La mayoría de las expresiones que utilizan estos grupos provienen de marcos anglosajones construidos para realidades que no se parecen a la mexicana. “Gaslighting institucional”, “microagresiones sistémicas”, “espacios seguros”, “violencia epistémica”: todo eso llega traducido desde debates que surgieron en universidades estadounidenses y que se adoptaron aquí sin ningún esfuerzo de adaptación.

El resultado es una especie de colonialismo conceptual que reemplaza nuestras propias categorías por un vocabulario que suena sofisticado, pero que no nombra las experiencias concretas de la mayoría de las mujeres del país. Lo más revelador es que este feminismo académico habla desde arriba.

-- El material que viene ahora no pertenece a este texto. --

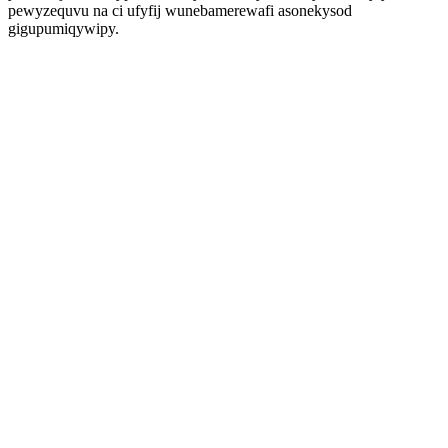
pewyzequvu na ci ufyfij wunebamerewafi asonekysod
gigupumiqywipy.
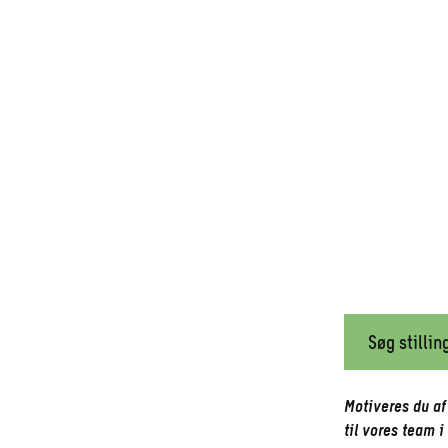
– Aarhus
Søg stillin
Motiveres du af
til vores team i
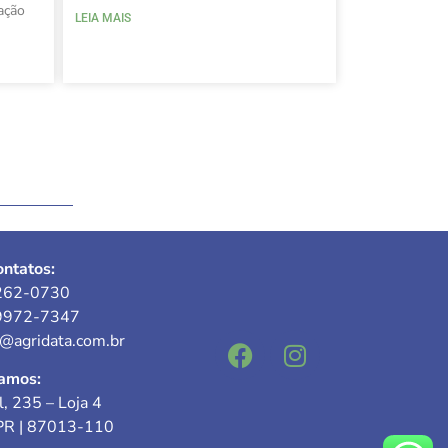
ação
LEIA MAIS
ntatos:
262-0730
9972-7347
e@agridata.com.br
amos:
l, 235 – Loja 4
PR | 87013-110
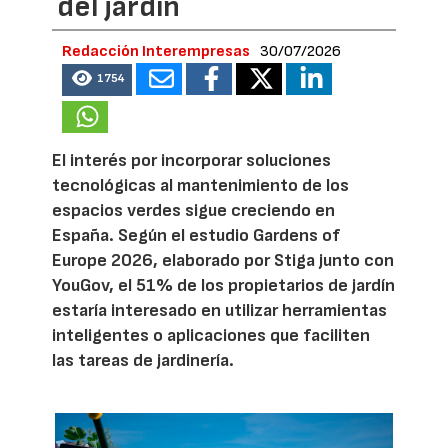
del jardín
Redacción Interempresas
30/07/2026
1754
El interés por incorporar soluciones
tecnológicas al mantenimiento de los
espacios verdes sigue creciendo en
España. Según el estudio Gardens of
Europe 2026, elaborado por Stiga junto con
YouGov, el 51% de los propietarios de jardín
estaría interesado en utilizar herramientas
inteligentes o aplicaciones que faciliten
las tareas de jardinería.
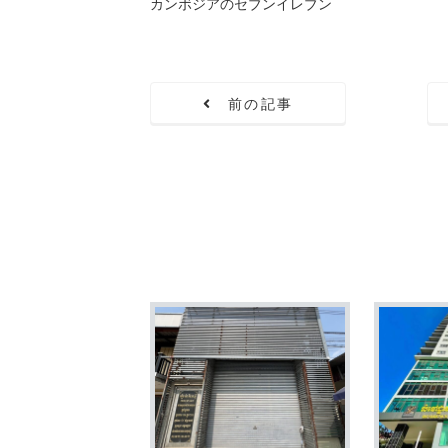
カンボジアのセブンイレブン
前の記事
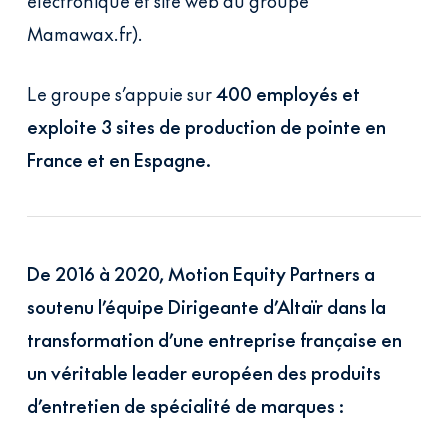
électronique et site web du groupe
Mamawax.fr).
Le groupe s’appuie sur
400 employés et
exploite 3 sites de production de pointe en
France et en Espagne.
De 2016 à 2020, Motion Equity Partners a
soutenu l’équipe Dirigeante d’Altaïr dans la
transformation d’une entreprise française en
un véritable leader européen des produits
d’entretien de spécialité de marques :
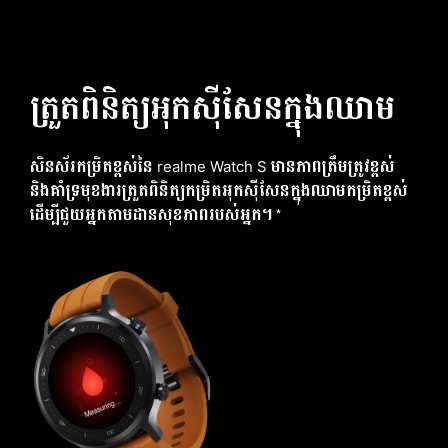
ត្រួតពិនិត្យអុកស៊ីសែនក្នុងឈាម
សិនស័រកម្រិតខ្ពស់នៃ realme Watch S មានភាពត្រឹមត្រូវខ្ពស់
និងគាំទ្រមុខងារត្រួតពិនិត្យកម្រិតអុកស៊ីសែនក្នុងឈាមកម្រិតខ្ពស់
ដើម្បីជួយអ្នកតាមដានសុខភាពរបស់អ្នក។*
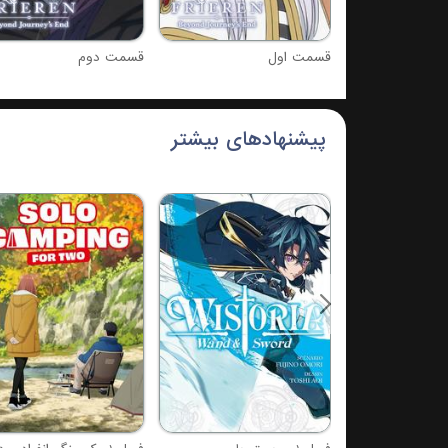
قسمت اول
قسمت دوم
پیشنهادهای بیشتر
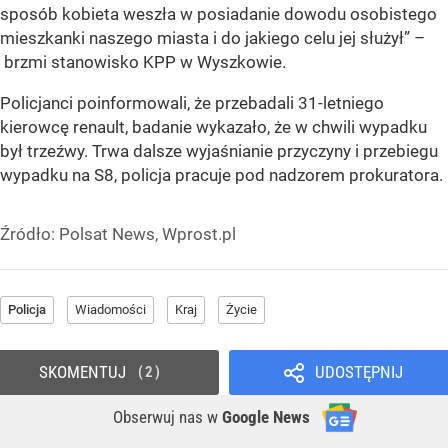
sposób kobieta weszła w posiadanie dowodu osobistego
mieszkanki naszego miasta i do jakiego celu jej służył” –
brzmi stanowisko KPP w Wyszkowie.
Policjanci poinformowali, że przebadali 31-letniego
kierowcę renault, badanie wykazało, że w chwili wypadku
był trzeźwy. Trwa dalsze wyjaśnianie przyczyny i przebiegu
wypadku na S8, policja pracuje pod nadzorem prokuratora.
Źródło:
Polsat News, Wprost.pl
Policja
Wiadomości
Kraj
Życie
SKOMENTUJ
UDOSTĘPNIJ
2
Obserwuj nas
w
Google News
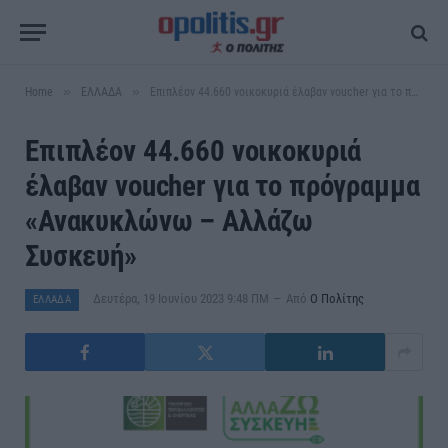
»
»
Home
ΕΛΛΑΔΑ
Επιπλέον 44.660 νοικοκυριά έλαβαν voucher για το πρόγραμμα «Ανακυκλώνω – Αλλάζω Συσκευή»
Επιπλέον 44.660 νοικοκυριά
έλαβαν voucher για το πρόγραμμα
«Ανακυκλώνω – Αλλάζω
Συσκευή»
Δευτέρα, 19 Ιουνίου 2023 9:48 ΠΜ
Από
Ο Πολίτης
ΕΛΛΑΔΑ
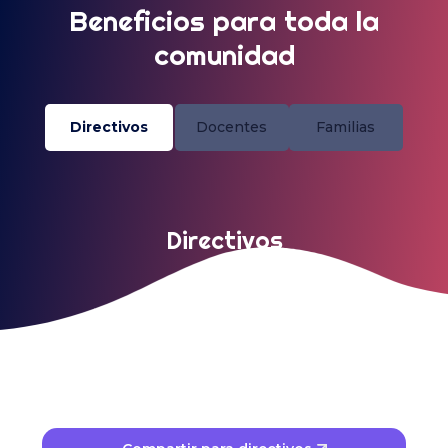
Beneficios para toda la
comunidad
Directivos
Docentes
Familias
Directivos
Tu institución como referente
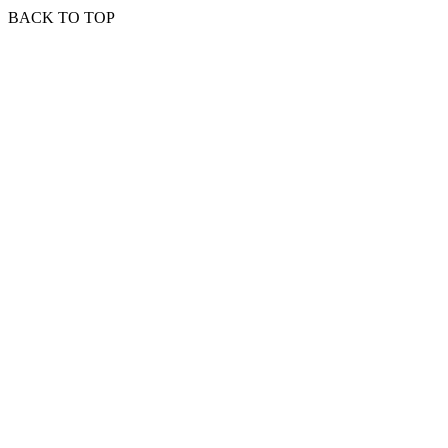
BACK TO TOP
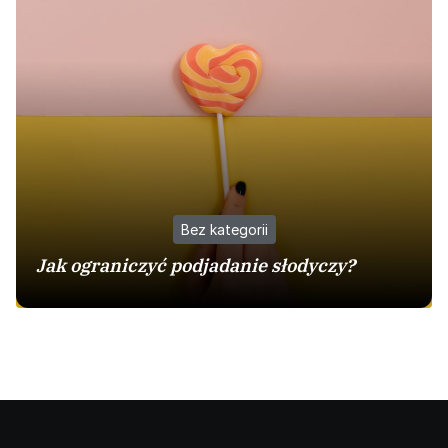
Bez kategorii
Jak ograniczyć podjadanie słodyczy?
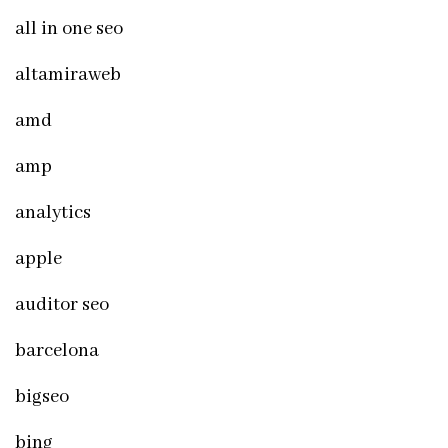
all in one seo
altamiraweb
amd
amp
analytics
apple
auditor seo
barcelona
bigseo
bing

Habla desde oficinas climatizadas y desde un lenguaje que exige un nivel de capital cultural que solo una minoría posee. Habla desde una seguridad institucional que millones de mujeres nunca han tenido. Y habla, sobre todo, desde una convicción moral que no acepta discusión. Ese tono altivo explica por qué la narrativa ya no tiene la fuerza que tuvo hace algunos años.

La sociedad distingue cada vez más entre violencia real y uso inflacionario del término. Distingue entre la defensa legítima de la reputación y los intentos de convertir cualquier desacuerdo en una agresión. Distingue entre causas verdaderas y conflictos internos maquillados como batallas éticas. Lo que vimos en el CIDE fue una reacción automática que ya no produce convicción.

Se repitieron las mismas palabras, las mismas consignas, los mismos diagnósticos absolutos, pero sin conectar con nadie fuera del grupo que los emite. Y cuando un discurso deja de conectar, deja de tener poder. México necesita un feminismo fuerte, claro y conectado con las mujeres reales.

Con las que trabajan doble jornada, con las que enfrentan violencia cotidiana, con las que cargan con un Estado que no llega. No necesitamos un feminismo que convierta procedimientos legales en actos patriarcales ni que reduzca todos los conflictos a la misma narrativa importada.

Un feminismo que no sepa distinguir entre una agresión y una demanda civil corre el riesgo de vaciar de sentido las luchas que sí importan. La demanda por daño moral no es violencia. Es un instrumento legal que existe para proteger la dignidad de cualquier persona.

Convertirla automáticamente en una forma de opresión patriarcal revela menos sobre el caso y más sobre la crisis de un feminismo universitario que se extravió en su propio espejo. Cuando el lenguaje se desgasta, también lo hace la causa. Y cuando la causa se separa del pueblo, pierde legitimidad.